Ao longo de 2025, o Palácio de Ferro acolheu um total de 208 eventos, num ritmo de produção praticamente contínuo, contabilizando 335 dias efectivos de actividade. Entre as iniciativas realizadas destacam-se nove festivais, onze feiras, onze eventos institucionais, doze conferências, seis fóruns de produção e nove oficinas criativas no âmbito da rubrica sexta-feira de Trova, criada para a promoção da trova angolana, incluindo uma edição especial com o grupo Canhoto. A programação integrou ainda a rubrica “Trajectória,” dedicada à homenagem de artistas com mais de 20 anos de carreira, bem como 20 concertos inseridos no projecto Gospel no Palácio de Ferro.

Os números de participação refletem a dimensão do impacto cultural do espaço. Em 2025, passaram pelo Palácio de Ferro 11.544 artistas, 182 feirantes e um público geral de 45.648 pessoas, das quais 16.248 acederam por meio de ingressos e 29.400 beneficiaram de acesso gratuito. No que respeita ao turismo cultural, registaram-se 4.901 visitantes, incluindo 1.023 turistas nacionais individuais, 15 escolas com uma média de 50 estudantes por instituição, e 3.128 turistas estrangeiros.

No domínio da comunicação, as redes sociais afirmaram-se como um dos principais pilares de divulgação. Entre janeiro e dezembro de 2025, a página do Palácio de Ferro no Facebook registou um crescimento superior a seis mil novos seguidores, totalizando 15.250, reforçando o alcance das actividades e a ligação com o público.
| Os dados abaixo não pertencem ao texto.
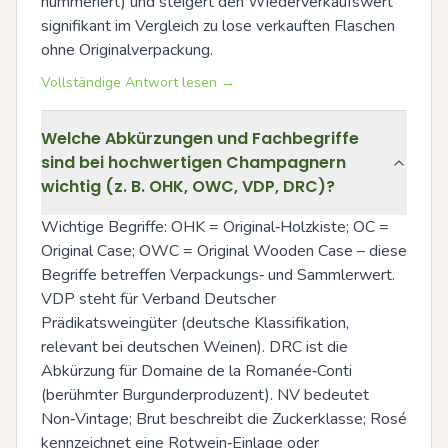
nummeriert) und steigert den Wiederverkaufswert 
signifikant im Vergleich zu lose verkauften Flaschen 
ohne Originalverpackung.
Vollständige Antwort lesen →
Welche Abkürzungen und Fachbegriffe
sind bei hochwertigen Champagnern
wichtig (z. B. OHK, OWC, VDP, DRC)?
Wichtige Begriffe: OHK = Original‑Holzkiste; OC = 
Original Case; OWC = Original Wooden Case – diese 
Begriffe betreffen Verpackungs‑ und Sammlerwert. 
VDP steht für Verband Deutscher 
Prädikatsweingüter (deutsche Klassifikation, 
relevant bei deutschen Weinen). DRC ist die 
Abkürzung für Domaine de la Romanée‑Conti 
(berühmter Burgunderproduzent). NV bedeutet 
Non‑Vintage; Brut beschreibt die Zuckerklasse; Rosé 
kennzeichnet eine Rotwein‑Einlage oder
Relativamente à agenda de 2026, a Direcção explicou que foram estrategicamente deixados alguns espaços em aberto até ao final de março, permitindo a absorção de novas solicitações, face à elevada procura registada nos últimos anos. Apesar das limitações físicas e operacionais, o Palácio mantém uma política criteriosa de selecção, recusando algumas propostas, mas sempre com orientação e encaminhamento construtivo para que os projectos possam regressar mais amadurecidos.

Durante a apresentação, foi também sublinhado o investimento em práticas de produção e gestão sustentáveis, com reaproveitamento de materiais de comunicação e optimização das estruturas existentes. O director-geral, João Vigário, destacou ainda parcerias estratégicas, como a estabelecida com a TKO, bem como o trabalho da equipa de imagem e comunicação, responsável pela produção integral dos conteúdos antes, durante e após cada evento.

O balanço evidenciou igualmente o compromisso do Palácio de Ferro com a formação e o intercâmbio institucional, acolhendo estudantes universitários em estágio curricular e mantendo colaborações activas com instituições como a Universidade Agostinho Neto, o CEART e a FAART, reforçando o seu papel enquanto extensão viva do ensino artístico e cultural.

No encerramento, ficou clara a filosofia que orienta a actuação da instituição: para o Palácio de Ferro, o sucesso não se mede pela hierarquização dos eventos, mas pela capacidade de partilha, inclusão e realização cultural contínua. Uma visão que sustenta a ambição para 2026 e reafirma o espaço como um dos principais polos de dinamização das artes e da cultura em Angola.